Le corbeau n’est pas né de l’été dernier aussi ma réponse est d’une absence totale de romantisme : « avez-vous un budget ? ». Et j’indique que s’il s’agit d’ouvrir un Haut-brion ou un Yquem, je ne poserais pas la question, mais ouvrir une Romanée Conti pour le seul plaisir d’être filmé n’est pas dans mes horizons.

La réponse est nette : « je n’ai pas de budget ». Et le journaliste m’explique que l’un des sponsors du film étant une chaîne de télévision japonaise, si je partageais ma bouteille avec un amateur japonais qui connaît la Romanée Conti, ce serait apprécié. Il pensait sans doute me poser un problème insoluble, et je sens comme un étonnement lourd comme le plomb quand je lui réponds : « je déjeune avec lui ce midi ».

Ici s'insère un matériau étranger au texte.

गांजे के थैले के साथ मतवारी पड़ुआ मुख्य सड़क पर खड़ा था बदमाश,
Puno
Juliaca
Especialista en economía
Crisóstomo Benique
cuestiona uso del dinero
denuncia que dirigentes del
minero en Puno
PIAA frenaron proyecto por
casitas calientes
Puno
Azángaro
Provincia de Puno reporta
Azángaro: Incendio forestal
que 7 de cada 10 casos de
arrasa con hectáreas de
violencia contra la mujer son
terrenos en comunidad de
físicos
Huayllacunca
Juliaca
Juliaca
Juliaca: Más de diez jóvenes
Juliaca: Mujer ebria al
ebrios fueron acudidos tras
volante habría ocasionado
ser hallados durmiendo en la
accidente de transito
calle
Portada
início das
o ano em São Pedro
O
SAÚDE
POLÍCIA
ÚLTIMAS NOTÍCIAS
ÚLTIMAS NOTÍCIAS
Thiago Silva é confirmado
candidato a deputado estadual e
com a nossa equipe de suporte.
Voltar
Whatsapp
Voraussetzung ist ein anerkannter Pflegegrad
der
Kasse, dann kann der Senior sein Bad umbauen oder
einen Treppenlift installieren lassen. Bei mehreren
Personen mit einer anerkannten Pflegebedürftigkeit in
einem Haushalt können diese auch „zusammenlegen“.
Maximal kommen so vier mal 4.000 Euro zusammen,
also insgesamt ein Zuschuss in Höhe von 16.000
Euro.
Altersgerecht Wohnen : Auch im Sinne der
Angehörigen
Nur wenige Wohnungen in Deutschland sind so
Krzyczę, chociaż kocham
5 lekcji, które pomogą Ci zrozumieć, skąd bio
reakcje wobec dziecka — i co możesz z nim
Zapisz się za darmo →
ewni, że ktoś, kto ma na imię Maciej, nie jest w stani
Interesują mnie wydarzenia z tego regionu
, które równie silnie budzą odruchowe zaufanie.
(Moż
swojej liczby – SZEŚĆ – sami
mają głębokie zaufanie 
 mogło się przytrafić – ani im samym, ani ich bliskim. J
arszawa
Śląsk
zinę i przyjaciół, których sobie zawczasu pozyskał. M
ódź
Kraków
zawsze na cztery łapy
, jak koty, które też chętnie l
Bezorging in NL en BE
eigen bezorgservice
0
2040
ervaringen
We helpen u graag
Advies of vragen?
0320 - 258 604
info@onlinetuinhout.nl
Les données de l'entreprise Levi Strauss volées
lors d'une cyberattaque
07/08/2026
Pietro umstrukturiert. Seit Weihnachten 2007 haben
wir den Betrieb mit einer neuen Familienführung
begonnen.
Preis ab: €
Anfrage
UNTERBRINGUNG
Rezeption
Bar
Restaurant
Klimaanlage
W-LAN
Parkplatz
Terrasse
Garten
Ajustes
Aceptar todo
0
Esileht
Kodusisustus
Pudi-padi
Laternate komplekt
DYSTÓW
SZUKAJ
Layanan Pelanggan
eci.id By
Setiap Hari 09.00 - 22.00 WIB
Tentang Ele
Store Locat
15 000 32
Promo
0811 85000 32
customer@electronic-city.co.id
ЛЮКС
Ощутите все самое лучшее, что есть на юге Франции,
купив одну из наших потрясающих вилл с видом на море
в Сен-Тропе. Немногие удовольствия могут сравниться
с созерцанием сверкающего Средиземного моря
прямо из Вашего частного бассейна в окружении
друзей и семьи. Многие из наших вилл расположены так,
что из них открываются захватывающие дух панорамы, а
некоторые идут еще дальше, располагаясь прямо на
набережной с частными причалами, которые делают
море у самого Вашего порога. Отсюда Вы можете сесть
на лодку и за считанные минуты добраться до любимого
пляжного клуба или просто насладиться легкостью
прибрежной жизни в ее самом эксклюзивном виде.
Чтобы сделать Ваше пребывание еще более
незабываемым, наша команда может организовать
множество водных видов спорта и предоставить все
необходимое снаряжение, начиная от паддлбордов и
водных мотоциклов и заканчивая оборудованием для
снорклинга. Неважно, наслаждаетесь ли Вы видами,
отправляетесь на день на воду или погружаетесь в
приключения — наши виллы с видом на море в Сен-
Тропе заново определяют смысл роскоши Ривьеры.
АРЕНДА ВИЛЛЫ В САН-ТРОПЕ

Le midi, déjeunant avec mon ami japonais, je lui parle du projet : « je vais ouvrir une Romanée Conti pour le film du journaliste, comment envisagez-vous que nous puissions nous répartir les frais si nous la buvons tous les deux ? ». Sa réponse fuse comme l’éclair : « évitons tout problème d’argent, j’en apporte une aussi ». Quel bon sens et quel sens du partage !

Le jour dit, je me présente à 9 heures du matin au restaurant Le Grand Véfour qui est envahi par les éclairages, les perches, les cadreurs et les caméramans. Nous avons livré nos deux bouteilles il y a plus d’une semaine. Il faut s’adapter aux caprices du script, ce qui n’est pas forcément dans ma nature. Je n’ai qu’une obsession : ouvrir les bouteilles comme il convient. Or on nous demande d’arpenter les arcades des jardins du Palais Royal, pour que le sujet soit mis en place.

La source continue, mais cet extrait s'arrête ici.